# WHAT TO DO
Look below for lines that hold the string "item" and copy each one.

[Source data]
⁂
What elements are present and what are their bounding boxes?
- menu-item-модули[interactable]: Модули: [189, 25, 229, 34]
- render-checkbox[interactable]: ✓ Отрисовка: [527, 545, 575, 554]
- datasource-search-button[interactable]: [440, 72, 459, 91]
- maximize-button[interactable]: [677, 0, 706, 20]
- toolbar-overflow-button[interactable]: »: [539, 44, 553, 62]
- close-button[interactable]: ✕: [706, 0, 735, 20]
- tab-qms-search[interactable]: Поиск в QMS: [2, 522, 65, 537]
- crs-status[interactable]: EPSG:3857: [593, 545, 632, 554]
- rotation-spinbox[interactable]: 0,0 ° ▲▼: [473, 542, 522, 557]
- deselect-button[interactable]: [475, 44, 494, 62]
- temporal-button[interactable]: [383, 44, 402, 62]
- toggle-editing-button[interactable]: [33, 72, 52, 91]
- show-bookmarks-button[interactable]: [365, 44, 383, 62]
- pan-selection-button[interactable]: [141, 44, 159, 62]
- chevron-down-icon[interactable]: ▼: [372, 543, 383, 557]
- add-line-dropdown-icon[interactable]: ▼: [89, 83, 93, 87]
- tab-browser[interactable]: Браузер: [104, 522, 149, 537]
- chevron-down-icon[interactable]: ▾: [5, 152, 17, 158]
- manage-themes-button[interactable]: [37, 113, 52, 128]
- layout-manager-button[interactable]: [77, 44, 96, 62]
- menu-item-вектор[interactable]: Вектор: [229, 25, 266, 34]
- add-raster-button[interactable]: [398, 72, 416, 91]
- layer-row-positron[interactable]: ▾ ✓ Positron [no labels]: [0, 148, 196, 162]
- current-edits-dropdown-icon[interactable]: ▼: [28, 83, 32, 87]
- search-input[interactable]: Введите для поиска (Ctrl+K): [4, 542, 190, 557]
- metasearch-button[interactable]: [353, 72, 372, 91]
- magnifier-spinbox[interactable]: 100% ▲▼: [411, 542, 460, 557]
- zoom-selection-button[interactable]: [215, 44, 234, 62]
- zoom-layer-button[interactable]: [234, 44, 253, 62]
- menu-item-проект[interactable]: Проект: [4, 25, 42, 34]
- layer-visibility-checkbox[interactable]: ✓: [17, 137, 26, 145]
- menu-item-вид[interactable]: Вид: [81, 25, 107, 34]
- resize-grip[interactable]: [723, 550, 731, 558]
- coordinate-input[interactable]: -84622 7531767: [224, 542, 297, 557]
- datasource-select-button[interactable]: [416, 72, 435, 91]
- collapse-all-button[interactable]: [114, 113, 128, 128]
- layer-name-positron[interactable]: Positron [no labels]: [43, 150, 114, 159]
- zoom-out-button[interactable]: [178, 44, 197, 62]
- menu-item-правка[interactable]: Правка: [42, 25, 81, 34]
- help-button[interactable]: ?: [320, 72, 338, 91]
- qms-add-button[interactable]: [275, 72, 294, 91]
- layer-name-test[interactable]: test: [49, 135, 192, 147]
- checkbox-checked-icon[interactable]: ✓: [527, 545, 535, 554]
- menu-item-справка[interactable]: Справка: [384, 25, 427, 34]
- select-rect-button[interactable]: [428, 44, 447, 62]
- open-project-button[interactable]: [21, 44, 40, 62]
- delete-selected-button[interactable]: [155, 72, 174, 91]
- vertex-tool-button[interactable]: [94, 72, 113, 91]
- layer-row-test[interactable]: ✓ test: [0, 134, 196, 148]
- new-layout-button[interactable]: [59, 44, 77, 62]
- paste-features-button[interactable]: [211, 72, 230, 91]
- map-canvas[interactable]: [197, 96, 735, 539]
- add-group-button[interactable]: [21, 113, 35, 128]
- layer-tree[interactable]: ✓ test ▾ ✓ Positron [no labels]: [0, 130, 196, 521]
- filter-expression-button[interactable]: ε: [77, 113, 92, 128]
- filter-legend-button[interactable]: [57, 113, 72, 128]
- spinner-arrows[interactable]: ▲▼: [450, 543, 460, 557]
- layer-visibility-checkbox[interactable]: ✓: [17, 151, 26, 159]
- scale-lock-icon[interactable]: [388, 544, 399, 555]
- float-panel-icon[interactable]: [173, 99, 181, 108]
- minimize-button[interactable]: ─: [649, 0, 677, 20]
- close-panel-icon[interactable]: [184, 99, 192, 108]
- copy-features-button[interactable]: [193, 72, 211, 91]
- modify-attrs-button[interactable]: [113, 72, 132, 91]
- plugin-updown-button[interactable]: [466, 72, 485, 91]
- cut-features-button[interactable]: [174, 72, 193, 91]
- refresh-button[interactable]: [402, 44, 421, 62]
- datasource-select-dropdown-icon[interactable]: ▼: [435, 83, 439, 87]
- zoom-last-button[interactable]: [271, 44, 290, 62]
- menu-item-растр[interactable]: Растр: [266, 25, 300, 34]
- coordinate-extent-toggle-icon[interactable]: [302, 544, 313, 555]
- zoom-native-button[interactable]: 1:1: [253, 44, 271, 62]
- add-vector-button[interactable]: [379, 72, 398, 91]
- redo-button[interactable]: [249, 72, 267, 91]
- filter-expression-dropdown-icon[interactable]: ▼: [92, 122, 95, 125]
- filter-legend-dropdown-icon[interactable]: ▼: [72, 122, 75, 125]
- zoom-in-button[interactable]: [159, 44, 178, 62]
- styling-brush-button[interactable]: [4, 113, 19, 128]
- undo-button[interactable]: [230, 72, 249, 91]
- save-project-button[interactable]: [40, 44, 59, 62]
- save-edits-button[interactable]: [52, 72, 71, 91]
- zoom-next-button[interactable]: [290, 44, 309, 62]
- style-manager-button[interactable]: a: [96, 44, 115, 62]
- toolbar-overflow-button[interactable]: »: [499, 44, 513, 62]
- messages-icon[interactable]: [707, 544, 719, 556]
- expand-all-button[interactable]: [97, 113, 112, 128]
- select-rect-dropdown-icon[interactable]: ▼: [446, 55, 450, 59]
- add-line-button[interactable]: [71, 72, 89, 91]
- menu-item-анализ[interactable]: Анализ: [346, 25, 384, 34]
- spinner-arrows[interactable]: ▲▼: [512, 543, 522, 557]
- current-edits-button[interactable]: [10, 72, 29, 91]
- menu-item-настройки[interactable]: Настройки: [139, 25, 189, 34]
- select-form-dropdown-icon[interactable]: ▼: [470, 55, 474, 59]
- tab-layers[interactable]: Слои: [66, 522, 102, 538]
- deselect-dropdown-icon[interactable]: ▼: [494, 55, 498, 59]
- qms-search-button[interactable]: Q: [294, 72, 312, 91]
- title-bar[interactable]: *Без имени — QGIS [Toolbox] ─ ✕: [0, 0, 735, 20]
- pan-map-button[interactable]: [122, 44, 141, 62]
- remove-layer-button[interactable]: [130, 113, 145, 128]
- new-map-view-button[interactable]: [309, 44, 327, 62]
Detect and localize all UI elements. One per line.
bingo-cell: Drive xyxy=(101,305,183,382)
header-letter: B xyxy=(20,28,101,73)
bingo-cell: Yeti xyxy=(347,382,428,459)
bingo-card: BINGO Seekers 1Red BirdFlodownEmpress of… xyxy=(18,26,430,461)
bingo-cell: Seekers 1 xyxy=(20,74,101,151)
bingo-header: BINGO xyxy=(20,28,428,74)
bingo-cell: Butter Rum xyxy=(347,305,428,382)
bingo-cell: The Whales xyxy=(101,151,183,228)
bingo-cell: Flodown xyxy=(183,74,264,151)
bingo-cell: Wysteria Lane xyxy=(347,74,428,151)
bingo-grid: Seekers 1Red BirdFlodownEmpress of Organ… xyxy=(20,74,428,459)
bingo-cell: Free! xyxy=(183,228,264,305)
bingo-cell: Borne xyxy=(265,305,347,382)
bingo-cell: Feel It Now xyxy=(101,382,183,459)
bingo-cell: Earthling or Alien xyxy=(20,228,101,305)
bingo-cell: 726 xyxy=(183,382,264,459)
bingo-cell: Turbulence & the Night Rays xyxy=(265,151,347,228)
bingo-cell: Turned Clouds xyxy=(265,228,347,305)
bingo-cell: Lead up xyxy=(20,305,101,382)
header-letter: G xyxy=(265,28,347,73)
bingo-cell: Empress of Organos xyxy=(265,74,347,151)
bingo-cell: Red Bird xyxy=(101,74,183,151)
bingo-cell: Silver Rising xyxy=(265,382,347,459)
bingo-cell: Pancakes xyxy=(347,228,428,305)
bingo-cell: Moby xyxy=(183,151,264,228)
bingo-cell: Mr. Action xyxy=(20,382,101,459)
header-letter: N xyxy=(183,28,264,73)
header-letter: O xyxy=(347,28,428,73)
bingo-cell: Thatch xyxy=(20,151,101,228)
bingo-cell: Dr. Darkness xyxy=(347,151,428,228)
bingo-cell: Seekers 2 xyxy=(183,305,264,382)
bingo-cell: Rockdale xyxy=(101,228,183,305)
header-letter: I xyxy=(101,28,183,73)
⁂
# SOLUTION TO THIS EXERCISE
- menu-item-модули[interactable]: Модули: [189, 25, 229, 34]
- menu-item-вектор[interactable]: Вектор: [229, 25, 266, 34]
- menu-item-проект[interactable]: Проект: [4, 25, 42, 34]
- menu-item-вид[interactable]: Вид: [81, 25, 107, 34]
- menu-item-правка[interactable]: Правка: [42, 25, 81, 34]
- menu-item-справка[interactable]: Справка: [384, 25, 427, 34]
- menu-item-растр[interactable]: Растр: [266, 25, 300, 34]
- menu-item-анализ[interactable]: Анализ: [346, 25, 384, 34]
- menu-item-настройки[interactable]: Настройки: [139, 25, 189, 34]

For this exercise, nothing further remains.